The tasks of the AI Office

The Office will have, first and foremost, the task of drawing up guidelines and guidelines that can facilitate the clear use of the relevant legislation. The Regulation makes it clear that the Office will not replace or in any way override the specific competences of the Member States and national authorities in charge, but should be understood as a supporting and guiding body.

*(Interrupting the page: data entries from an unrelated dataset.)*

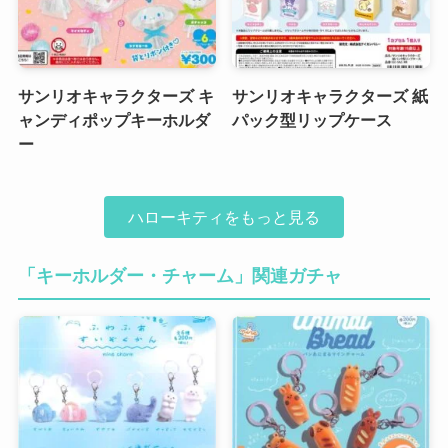
サンリオキャラクターズ キ
サンリオキャラクターズ 紙
ャンディポップキーホルダ
パック型リップケース
ー
ハローキティをもっと見る
「キーホルダー・チャーム」関連ガチャ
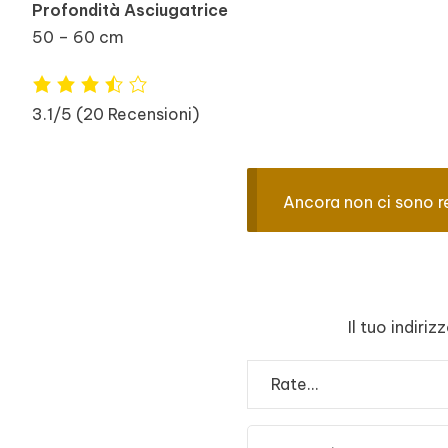
Profondità Asciugatrice
50 – 60 cm
3.1/5
(20 Recensioni)
Ancora non ci sono r
Il tuo indiri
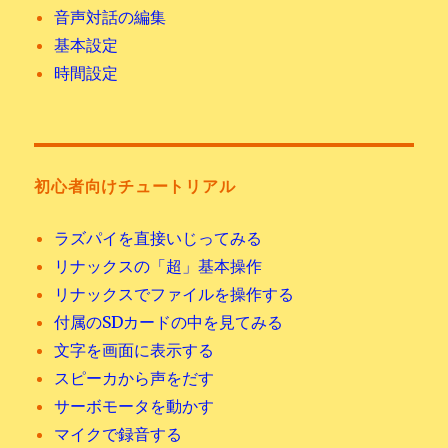
音声対話の編集
基本設定
時間設定
初心者向けチュートリアル
ラズパイを直接いじってみる
リナックスの「超」基本操作
リナックスでファイルを操作する
付属のSDカードの中を見てみる
文字を画面に表示する
スピーカから声をだす
サーボモータを動かす
マイクで録音する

The Office will therefore work at national and EU level to facilitate the harmonisation and enforcement of AI legislation, monitoring so-called General-Purpose AI systems (GPAI), i.e., systems that use AI, and developing methodologies for evaluating patterns of use (e.g. OpenAI’s GPT-4, which is responsible for the chatbot ChatGPT).

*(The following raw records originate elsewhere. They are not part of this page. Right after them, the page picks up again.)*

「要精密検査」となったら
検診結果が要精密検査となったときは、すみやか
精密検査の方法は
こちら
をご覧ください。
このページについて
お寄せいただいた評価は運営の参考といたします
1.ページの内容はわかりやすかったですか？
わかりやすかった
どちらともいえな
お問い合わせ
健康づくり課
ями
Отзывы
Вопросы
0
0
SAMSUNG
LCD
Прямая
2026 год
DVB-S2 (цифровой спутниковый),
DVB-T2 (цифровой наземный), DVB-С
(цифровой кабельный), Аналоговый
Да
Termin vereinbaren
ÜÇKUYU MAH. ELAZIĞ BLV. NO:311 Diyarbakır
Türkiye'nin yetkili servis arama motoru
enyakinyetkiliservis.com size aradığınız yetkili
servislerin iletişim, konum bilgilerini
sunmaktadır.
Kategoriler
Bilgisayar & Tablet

The Office will also have to manage the rules to be applied under the new regulation with respect to artificial intelligence systems that are already subject to other EU regulations, such as the Digital Service Act on social media.

A brief overview of the international context

While the European Union works towards the final enactment of the Artificial Intelligence Regulation, other international bodies are also focusing their attention on the need to control the development and governance of this new technology and its application.

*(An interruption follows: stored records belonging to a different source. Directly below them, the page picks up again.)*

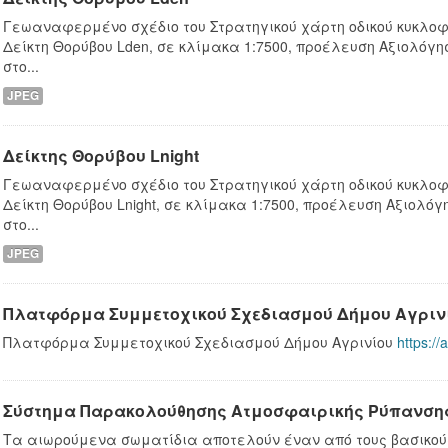
Γεωαναφερμένο σχέδιο του Στρατηγικού χάρτη οδικού κυκλοφ
Δείκτη Θορύβου Lden, σε κλίμακα 1:7500, προέλευση Αξιολόγ
στο...
JPEG
Δείκτης Θορύβου Lnight
Γεωαναφερμένο σχέδιο του Στρατηγικού χάρτη οδικού κυκλοφ
Δείκτη Θορύβου Lnight, σε κλίμακα 1:7500, προέλευση Αξιολό
στο...
JPEG
Πλατφόρμα Συμμετοχικού Σχεδιασμού Δήμου Αγριν
Πλατφόρμα Συμμετοχικού Σχεδιασμού Δήμου Αγρινίου
https://
Σύστημα Παρακολούθησης Ατμοσφαιρικής Ρύπανσης
Τα αιωρούμενα σωματίδια αποτελούν έναν από τους βασικο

The United Nations Educational, Scientific and Cultural Organisation (UNESCO), that is a specialised agency of the United Nations with the aim of promoting peace and security in the world, issued the ‘Recommendation on the Ethics of Artificial Intelligence’, adopted by all 193 member states. UNESCO wanted to focus on four core values, linked to ten general principles that safeguard the human being in the ethical use of AI.

At the level of the United Nations, Secretary-General Guterres set up a high-level committee on digital cooperation to facilitate a constructive dialogue on the possibilities offered by technology to advance human well-being, while of course addressing risks and preventing harm.  Some of the recommendations included in ‘The age of digital interdependence – Report of the UN Secretary-General’s High-level Panel on Digital Cooperation’ emphasise the need for intelligent systems that can explain their decisions. Another theme that also emerged here is the importance of being able to clearly identify whose responsibility it is to use them, in the event of damage.

The UN Deputy Secretary General Amina J. Mohammed, in her speech at the event ‘Advancing the Global Goals with artificial intelligence’, also addressed the subject of the development of artificial intelligence, describing it as one of the most important advances of our time, for example because of the use that is already being made of it in certain strategic sectors such as industrial automation. However, the deputy secretary also wanted to highlight the risks associated with unethical and unregulated use of AI, such as the increase in inequality or the danger of manipulation of political processes and information.